What makes a woman born in Illinois on this day in 1944, educated in Minnesota and resident of New Mexico since 1984 eligible for a City of Women subway stop designation? I couldn’t wait to get up this morning to tell you!
Hammond was a trailblazer of the 1970s feminist art movement in New York, an experience which served as launching pad for a fifty year career as artist, feminist, activist, curator, academic and scholar.
1970s New York also proved personally liberating. “I was an artist before I was a lesbian. I came out through my art and the feminist movement.”
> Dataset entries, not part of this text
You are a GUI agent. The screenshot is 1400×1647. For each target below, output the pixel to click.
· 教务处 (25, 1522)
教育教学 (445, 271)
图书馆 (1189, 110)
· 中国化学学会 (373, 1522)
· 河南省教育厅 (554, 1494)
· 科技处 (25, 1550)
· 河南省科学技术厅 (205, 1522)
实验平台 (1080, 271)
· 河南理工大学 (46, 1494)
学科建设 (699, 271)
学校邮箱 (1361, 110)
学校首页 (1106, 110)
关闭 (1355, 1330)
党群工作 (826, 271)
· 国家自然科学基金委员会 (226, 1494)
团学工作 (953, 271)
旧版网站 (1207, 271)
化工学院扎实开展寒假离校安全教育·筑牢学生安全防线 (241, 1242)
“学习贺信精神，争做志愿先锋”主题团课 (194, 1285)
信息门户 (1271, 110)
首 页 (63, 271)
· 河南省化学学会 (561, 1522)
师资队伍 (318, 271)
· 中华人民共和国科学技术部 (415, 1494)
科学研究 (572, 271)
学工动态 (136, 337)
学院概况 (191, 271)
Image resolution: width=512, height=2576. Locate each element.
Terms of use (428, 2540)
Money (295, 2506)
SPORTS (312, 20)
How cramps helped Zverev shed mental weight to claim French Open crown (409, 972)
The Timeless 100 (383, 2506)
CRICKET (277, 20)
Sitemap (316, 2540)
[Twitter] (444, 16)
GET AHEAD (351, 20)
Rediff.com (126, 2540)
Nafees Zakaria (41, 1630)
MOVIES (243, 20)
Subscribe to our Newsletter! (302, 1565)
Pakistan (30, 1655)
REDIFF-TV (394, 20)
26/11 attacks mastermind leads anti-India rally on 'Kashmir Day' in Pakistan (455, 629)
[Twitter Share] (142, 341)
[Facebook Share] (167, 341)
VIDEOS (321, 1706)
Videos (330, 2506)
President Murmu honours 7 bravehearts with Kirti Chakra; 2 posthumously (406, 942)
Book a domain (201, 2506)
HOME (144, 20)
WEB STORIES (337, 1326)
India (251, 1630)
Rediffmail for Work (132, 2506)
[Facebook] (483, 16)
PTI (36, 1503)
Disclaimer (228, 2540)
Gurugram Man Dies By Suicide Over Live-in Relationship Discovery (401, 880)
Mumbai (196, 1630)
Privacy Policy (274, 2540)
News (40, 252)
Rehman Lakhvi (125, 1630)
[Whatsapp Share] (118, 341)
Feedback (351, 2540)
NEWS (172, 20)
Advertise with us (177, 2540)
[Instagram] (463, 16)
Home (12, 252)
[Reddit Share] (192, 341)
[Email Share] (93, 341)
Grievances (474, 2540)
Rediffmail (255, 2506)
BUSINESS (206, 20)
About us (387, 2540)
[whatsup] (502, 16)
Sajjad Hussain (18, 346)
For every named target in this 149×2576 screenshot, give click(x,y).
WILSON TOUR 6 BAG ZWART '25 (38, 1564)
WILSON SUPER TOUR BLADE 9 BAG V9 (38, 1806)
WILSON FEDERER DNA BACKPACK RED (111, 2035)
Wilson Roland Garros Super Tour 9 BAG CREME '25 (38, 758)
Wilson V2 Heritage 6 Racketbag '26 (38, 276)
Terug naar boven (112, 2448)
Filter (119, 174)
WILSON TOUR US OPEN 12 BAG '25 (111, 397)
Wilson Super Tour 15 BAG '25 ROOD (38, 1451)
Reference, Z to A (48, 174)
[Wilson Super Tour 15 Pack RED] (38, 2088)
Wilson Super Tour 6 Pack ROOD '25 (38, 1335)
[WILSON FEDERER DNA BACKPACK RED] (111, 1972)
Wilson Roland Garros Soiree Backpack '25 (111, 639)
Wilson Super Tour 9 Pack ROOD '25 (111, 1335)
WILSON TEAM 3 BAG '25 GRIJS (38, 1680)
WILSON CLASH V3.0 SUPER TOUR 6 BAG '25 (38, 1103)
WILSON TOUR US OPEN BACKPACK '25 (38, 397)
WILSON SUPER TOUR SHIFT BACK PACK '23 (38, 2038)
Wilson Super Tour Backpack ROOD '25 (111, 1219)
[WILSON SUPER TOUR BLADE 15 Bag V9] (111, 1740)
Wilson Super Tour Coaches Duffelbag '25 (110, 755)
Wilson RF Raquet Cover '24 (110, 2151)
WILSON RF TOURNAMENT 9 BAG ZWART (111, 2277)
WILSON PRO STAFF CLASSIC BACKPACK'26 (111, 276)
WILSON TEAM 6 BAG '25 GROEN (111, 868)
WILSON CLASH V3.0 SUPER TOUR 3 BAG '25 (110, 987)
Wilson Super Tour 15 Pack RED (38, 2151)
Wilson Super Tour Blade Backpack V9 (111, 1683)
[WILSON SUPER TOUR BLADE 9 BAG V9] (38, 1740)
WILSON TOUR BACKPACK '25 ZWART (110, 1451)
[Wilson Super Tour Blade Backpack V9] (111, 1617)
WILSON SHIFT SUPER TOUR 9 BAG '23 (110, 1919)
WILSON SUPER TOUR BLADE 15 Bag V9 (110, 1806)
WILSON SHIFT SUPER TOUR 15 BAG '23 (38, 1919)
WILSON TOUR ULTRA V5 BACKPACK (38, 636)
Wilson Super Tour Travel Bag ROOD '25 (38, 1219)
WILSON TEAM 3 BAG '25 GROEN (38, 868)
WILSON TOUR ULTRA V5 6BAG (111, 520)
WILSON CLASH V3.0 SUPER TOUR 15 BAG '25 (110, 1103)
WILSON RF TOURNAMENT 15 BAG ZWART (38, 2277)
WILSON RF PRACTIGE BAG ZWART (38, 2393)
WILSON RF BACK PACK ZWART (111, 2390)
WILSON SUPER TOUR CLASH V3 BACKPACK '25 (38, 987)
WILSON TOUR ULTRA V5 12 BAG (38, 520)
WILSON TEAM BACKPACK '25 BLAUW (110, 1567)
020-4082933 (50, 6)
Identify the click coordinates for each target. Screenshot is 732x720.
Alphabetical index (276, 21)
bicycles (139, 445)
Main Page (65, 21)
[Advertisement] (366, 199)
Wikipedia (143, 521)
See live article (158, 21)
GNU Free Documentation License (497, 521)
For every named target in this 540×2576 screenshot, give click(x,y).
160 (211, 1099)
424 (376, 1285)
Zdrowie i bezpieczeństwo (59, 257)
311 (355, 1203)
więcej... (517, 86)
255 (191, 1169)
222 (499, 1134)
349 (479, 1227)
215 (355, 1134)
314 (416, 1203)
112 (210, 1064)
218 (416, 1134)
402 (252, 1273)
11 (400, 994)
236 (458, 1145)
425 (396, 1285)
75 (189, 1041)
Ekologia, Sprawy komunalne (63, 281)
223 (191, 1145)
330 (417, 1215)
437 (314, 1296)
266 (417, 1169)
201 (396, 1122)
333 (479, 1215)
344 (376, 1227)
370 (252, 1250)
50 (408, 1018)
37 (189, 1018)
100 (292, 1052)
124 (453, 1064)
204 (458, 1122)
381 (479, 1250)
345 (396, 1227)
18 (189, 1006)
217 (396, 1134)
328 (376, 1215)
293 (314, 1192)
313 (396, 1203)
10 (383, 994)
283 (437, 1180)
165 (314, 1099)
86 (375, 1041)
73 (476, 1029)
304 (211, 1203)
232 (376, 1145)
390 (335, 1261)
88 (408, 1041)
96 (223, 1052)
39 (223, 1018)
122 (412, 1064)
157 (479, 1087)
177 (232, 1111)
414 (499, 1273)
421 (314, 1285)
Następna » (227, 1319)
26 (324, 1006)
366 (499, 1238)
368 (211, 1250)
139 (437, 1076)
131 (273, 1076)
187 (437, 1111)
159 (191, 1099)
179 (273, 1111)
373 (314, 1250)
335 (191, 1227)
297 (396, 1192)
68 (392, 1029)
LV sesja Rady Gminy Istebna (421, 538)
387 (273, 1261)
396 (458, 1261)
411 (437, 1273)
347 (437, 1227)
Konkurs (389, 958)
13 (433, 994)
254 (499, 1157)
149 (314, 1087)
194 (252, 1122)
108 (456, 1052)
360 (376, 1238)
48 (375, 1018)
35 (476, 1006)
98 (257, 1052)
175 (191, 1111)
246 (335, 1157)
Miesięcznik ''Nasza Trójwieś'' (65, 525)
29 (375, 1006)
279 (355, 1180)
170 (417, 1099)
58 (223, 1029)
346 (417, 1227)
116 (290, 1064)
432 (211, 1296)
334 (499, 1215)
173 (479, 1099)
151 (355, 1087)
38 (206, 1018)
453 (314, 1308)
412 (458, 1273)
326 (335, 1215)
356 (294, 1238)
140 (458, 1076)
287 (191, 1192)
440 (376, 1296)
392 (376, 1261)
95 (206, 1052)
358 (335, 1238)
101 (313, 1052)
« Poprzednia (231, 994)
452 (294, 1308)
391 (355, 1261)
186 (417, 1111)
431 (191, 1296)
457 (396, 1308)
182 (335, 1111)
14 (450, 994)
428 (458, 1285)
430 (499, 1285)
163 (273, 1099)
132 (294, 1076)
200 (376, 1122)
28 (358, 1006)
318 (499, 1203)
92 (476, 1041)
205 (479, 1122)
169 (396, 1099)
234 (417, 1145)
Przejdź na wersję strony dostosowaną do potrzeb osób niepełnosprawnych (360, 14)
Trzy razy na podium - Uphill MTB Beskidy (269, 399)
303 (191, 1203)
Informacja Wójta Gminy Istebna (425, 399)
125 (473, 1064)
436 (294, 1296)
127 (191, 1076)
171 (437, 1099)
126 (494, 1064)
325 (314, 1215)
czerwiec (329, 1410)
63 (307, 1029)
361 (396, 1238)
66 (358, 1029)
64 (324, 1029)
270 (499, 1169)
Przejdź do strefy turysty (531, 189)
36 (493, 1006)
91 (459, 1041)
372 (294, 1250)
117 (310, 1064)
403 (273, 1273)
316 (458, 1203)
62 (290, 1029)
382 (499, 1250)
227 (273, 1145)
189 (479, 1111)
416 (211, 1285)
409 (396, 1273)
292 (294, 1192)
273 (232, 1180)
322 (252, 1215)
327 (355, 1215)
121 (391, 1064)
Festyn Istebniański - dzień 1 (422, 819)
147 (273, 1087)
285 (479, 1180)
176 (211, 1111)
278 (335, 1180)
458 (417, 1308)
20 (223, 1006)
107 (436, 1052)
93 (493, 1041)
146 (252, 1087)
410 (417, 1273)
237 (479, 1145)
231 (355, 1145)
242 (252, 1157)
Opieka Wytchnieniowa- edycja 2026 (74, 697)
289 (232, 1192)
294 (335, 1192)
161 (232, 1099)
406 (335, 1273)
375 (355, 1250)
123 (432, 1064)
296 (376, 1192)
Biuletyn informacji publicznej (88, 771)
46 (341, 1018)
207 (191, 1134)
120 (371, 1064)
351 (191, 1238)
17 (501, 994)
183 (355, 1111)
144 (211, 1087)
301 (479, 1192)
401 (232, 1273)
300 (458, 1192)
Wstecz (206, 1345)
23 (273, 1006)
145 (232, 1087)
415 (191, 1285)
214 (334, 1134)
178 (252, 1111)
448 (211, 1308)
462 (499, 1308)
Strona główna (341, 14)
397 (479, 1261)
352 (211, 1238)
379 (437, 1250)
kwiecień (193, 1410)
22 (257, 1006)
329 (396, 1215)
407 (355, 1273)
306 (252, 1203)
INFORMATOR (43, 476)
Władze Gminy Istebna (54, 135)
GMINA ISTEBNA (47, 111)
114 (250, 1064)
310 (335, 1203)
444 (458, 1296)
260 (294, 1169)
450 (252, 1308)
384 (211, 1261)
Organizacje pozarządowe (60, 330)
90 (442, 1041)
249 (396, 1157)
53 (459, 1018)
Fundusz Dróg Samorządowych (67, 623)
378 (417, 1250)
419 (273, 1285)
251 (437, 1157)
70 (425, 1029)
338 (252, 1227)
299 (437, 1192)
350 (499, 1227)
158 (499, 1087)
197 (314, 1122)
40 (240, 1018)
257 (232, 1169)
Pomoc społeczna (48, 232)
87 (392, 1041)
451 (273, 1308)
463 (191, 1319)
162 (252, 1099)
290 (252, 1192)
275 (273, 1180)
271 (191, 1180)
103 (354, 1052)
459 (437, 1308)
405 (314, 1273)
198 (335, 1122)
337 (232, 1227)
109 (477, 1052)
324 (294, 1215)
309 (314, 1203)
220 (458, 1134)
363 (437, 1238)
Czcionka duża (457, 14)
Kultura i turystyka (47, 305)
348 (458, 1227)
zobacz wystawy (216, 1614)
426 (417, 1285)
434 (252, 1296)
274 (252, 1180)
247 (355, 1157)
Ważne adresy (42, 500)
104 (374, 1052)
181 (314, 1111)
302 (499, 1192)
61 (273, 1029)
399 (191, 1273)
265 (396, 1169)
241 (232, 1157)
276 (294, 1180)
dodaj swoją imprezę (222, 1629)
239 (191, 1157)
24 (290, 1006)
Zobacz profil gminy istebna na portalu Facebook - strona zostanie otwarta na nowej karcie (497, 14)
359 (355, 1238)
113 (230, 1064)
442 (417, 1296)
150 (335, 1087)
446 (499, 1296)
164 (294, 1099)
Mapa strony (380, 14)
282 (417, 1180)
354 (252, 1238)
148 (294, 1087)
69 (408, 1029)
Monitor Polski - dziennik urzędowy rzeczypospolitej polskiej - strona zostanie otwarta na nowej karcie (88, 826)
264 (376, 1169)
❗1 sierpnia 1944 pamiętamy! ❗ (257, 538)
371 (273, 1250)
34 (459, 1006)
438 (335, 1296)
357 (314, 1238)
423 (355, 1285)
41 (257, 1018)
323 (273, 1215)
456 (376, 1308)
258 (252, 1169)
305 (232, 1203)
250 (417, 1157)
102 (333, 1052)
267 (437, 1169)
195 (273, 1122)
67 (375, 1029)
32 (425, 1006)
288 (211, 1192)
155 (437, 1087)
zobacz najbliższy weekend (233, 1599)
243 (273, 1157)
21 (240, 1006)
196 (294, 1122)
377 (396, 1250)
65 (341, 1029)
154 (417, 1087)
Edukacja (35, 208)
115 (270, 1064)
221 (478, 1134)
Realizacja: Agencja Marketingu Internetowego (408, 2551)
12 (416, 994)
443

She was co-founder of A.I.R., the first women’s cooperative art gallery in New York. “The group” got together to present their work [always called “work” rather than art], understand what it meant [consciousness raising] and critique one another. At the time, it was hugely radical because it was a kind of stepping outside the masculine painting sites where women as makers or subjects were not really welcome. And they said we don’t care. “We did as much damage as we could.” Air Gallery is still going strong.
The Group began looking back to gendered creative traditions that had been erased or ignored or devalued. Hammond started working with old rags, cast-offs, remnants, worn out bedding. She describes the process: I’d dip strips of fabric into acrylic paint and throw them down on the floor. Then began to tie them, knot them, stitch them together, maybe paint on them some more and began to build forms out of these fragments of fabric that came from the women in my life.”
She literally put the women in her life in the work.
It was an additive process. There was power, a presence in the accumulation of things. “It’s intentional that the seams show, that we see things are pieced together. I don’t like digital seamlessness. Piecing, patching, fraying, layering, suturing are loaded with meaning.”
Hammond has had more than 30 solo exhibitions but her first retrospective wasn’t held until last year at The Aldrich.